The objective of this study was to describe the pharmacokinetics of cefotaxime (CTX) in critically ill patients with acute kidney injury (AKI) when treated with continuous renal replacement therapy (CRRT) in the intensive care unit (ICU). This single-center prospective observational pilot study was performed among ICU-patients with AKI receiving ≥48 h concomitant CRRT and CTX. CTX was administered intravenously 1,000 mg (bolus) every 6 h for 4 days. CRRT was performed as continuous venovenous hemofiltration (CVVH). Plasma concentrations of CTX and its active metabolite desacetylcefotaxime (DAC) were measured during CVVH treatment. CTX plasma levels and patient data were used to construct concentration-time curves. By using this data, the duration of plasma levels above 4 mg/liter (four times the MIC) was calculated and analyzed. Twenty-seven patients were included. The median CTX peak level was 55 mg/liter (range, 19 to 98 mg/liter), the median CTX trough level was 12 mg/liter (range, 0.8 to 37 mg/liter), and the median DAC plasma level was 15 mg/liter (range, 1.5 to 48 mg/liter).
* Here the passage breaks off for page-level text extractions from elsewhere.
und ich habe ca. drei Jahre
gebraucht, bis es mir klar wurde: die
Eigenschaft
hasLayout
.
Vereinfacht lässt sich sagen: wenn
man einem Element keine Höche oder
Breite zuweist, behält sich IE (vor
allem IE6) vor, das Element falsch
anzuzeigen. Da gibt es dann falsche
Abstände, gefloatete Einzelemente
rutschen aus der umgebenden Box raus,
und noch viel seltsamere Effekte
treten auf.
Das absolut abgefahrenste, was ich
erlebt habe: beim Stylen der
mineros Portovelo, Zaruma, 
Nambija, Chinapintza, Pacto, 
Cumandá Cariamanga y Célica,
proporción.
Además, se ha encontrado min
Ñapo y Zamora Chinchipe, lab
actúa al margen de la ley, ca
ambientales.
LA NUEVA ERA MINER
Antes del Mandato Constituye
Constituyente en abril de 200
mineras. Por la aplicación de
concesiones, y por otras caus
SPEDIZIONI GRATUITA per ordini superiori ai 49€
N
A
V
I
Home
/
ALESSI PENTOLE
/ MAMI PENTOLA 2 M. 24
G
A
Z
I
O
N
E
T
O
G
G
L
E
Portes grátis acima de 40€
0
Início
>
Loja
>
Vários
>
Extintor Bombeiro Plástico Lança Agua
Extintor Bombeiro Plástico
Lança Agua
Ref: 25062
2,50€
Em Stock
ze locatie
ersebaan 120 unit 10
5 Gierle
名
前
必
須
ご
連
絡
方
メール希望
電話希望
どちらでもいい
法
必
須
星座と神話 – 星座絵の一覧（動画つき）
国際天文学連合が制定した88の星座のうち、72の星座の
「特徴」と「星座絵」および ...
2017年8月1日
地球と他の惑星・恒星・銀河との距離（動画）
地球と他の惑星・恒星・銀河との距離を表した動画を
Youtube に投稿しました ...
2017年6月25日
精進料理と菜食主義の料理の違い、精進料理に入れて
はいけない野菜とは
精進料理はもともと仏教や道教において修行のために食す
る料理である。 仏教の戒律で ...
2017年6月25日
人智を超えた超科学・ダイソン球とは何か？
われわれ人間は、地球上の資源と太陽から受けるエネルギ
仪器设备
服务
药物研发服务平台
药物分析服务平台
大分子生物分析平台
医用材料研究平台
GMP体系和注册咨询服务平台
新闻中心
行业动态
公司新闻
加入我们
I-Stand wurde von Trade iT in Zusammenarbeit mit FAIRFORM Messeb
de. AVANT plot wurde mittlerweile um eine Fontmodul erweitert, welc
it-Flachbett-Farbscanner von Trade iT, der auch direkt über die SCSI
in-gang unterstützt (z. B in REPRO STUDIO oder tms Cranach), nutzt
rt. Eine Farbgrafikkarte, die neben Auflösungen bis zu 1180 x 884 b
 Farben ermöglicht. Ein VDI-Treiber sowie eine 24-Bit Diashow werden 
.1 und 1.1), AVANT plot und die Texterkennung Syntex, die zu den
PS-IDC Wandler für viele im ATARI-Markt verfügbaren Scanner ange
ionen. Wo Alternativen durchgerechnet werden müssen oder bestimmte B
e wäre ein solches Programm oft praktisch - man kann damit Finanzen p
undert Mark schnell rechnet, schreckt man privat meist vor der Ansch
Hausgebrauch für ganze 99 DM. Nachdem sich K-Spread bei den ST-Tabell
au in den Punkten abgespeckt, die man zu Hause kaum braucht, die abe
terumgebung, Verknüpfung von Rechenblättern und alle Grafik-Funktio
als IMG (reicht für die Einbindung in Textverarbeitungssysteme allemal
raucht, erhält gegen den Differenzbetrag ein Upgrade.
Five patients (19%) had CTX plasma levels below 4 mg/liter at certain time points during treatment. In at least 83% of the time any patient was treated with CTX, the CTX plasma level stayed above 4 mg/liter. A dosing regimen of 1,000 mg of CTX given four times daily is likely to achieve adequate plasma levels in patients with AKI treated with CVVH. Dose reduction might be a risk for suboptimal treatment.